Alzheimer’s wing missed at BHRC
by Letters to the Editor
Mar 17, 2013 | 521 views | 0 0 comments | 2 2 recommendations | email to a friend | print
To The Editor:

In response to the recent article regarding the changes being made to Wing 3 [at Bradley Healthcare & Rehabilitation Center], the Alzheimer’s Unit and particularly about there being no difference in the care for patients from one wing to another, I would like to point out that our medical professionals and hospitals are divided into specialties.

Each specialty represents a different focus of care, being aware of what a patient’s needs are and how best to treat and/or care for the individual.

If you had a heart attack, you would not be placed in a maternity ward or go to your dentist if you have an ingrown toenail. We would go to the professional or facility that best understands our needs.

Even though each part of the hospital may be proficient in their field, offering excellent care, that does not mean they are interchangeable and able to perform as well outside the area of their expertise. They are focused differently.

Wing 3 did provide better care for the Alzheimer’s patients simply because that was their focus. It was smaller with fewer people coming through. Wings 1, 2 and 4 are not partitioned or separate; therefore, any patient on these wings can easily get lost or feel lost.
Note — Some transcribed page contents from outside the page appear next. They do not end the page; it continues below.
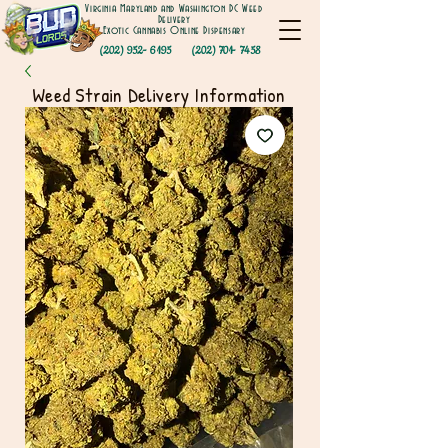
Virginia Maryland and Washington DC Weed
Delivery
Exotic Cannabis Online Dispensary
(202) 952- 6195
(202) 701- 7458
Weed Strain Delivery Information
The Alzheimer’s patients do not have the capacity to deal with that much area. They also do not realize when they need a drink of water or food or a bathroom. The staff on Wing 3 gave extra attention to be sure the patients were kept hydrated or had extra snacks, if needed. Part of the difference was they understood each patient’s limitations. They understood what they were capable of and what they might enjoy or what they might need.
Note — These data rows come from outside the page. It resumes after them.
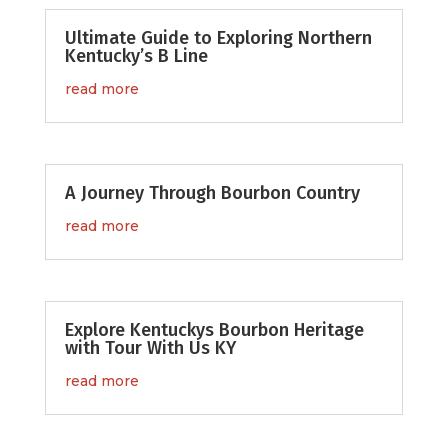
Ultimate Guide to Exploring Northern
Kentucky’s B Line
read more
A Journey Through Bourbon Country
read more
Explore Kentuckys Bourbon Heritage
with Tour With Us KY
read more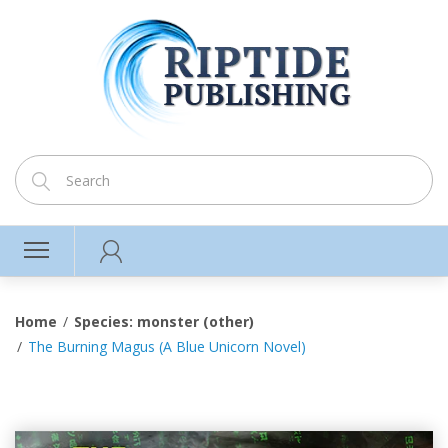
Home
Species: monster (other)
The Burning Magus (A Blue Unicorn Novel)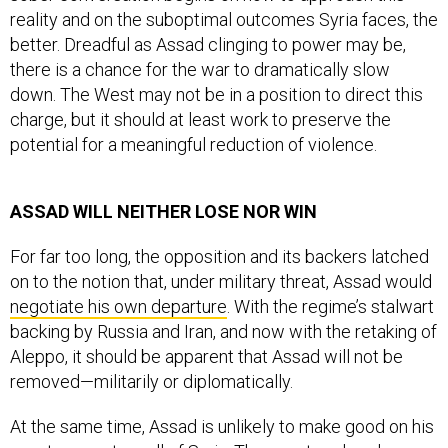
reality and on the suboptimal outcomes Syria faces, the
better. Dreadful as Assad clinging to power may be,
there is a chance for the war to dramatically slow
down. The West may not be in a position to direct this
charge, but it should at least work to preserve the
potential for a meaningful reduction of violence.
ASSAD WILL NEITHER LOSE NOR WIN
For far too long, the opposition and its backers latched
on to the notion that, under military threat, Assad would
negotiate his own departure
. With the regime’s stalwart
backing by Russia and Iran, and now with the retaking of
Aleppo, it should be apparent that Assad will not be
removed—militarily or diplomatically.
At the same time, Assad is unlikely to make good on his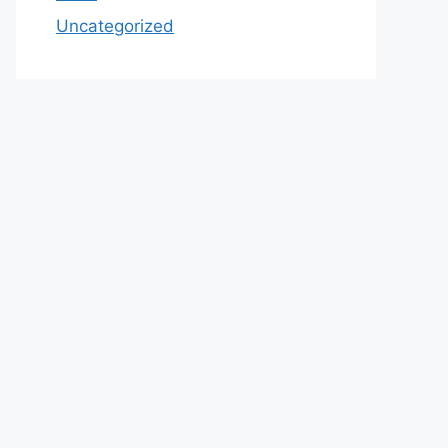
Uncategorized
They understood the disease and its progression. Whoever designed Wing 3 certainly understood the Alzheimer’s patient. Bigger is not always better, and feeling secure is better than feeling lost.

Much has been said in the news about Alzheimer’s since Pat Summitt was diagnosed with the disease. Many others such as President Ronald Reagan have also suffered and died from Alzheimer’s.

Almost every family I know has been touched by it in some way. We are all in this together, whether we realize it or not. So far we have found no cure.

When we choose the care for the helpless among us, we should choose carefully. We could also be choosing how we ourselves will be cared for in the future.